• [Problem description] Locate, in the data below, the line that contains "ゴルフ初心者でも安心のインドアゴルフスクール指導" and the line that contains "の基本動作を段階的に学べるため、無理なく上達できま"; reproduce exactly those two lines and every line between them, nothing more.

'''

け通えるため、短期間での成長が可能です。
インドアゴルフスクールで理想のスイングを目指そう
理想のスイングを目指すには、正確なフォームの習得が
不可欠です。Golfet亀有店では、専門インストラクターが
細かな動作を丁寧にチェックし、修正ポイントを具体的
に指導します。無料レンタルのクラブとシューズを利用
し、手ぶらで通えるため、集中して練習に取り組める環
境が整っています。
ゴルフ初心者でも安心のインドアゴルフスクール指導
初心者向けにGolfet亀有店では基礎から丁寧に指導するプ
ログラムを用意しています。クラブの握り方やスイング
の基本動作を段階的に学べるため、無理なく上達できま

'''
'''

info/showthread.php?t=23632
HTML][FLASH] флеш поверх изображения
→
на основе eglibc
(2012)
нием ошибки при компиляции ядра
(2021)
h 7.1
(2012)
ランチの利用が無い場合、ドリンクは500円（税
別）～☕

'''

• [Exercise answer]
ゴルフ初心者でも安心のインドアゴルフスクール指導
初心者向けにGolfet亀有店では基礎から丁寧に指導するプ
ログラムを用意しています。クラブの握り方やスイング
の基本動作を段階的に学べるため、無理なく上達できま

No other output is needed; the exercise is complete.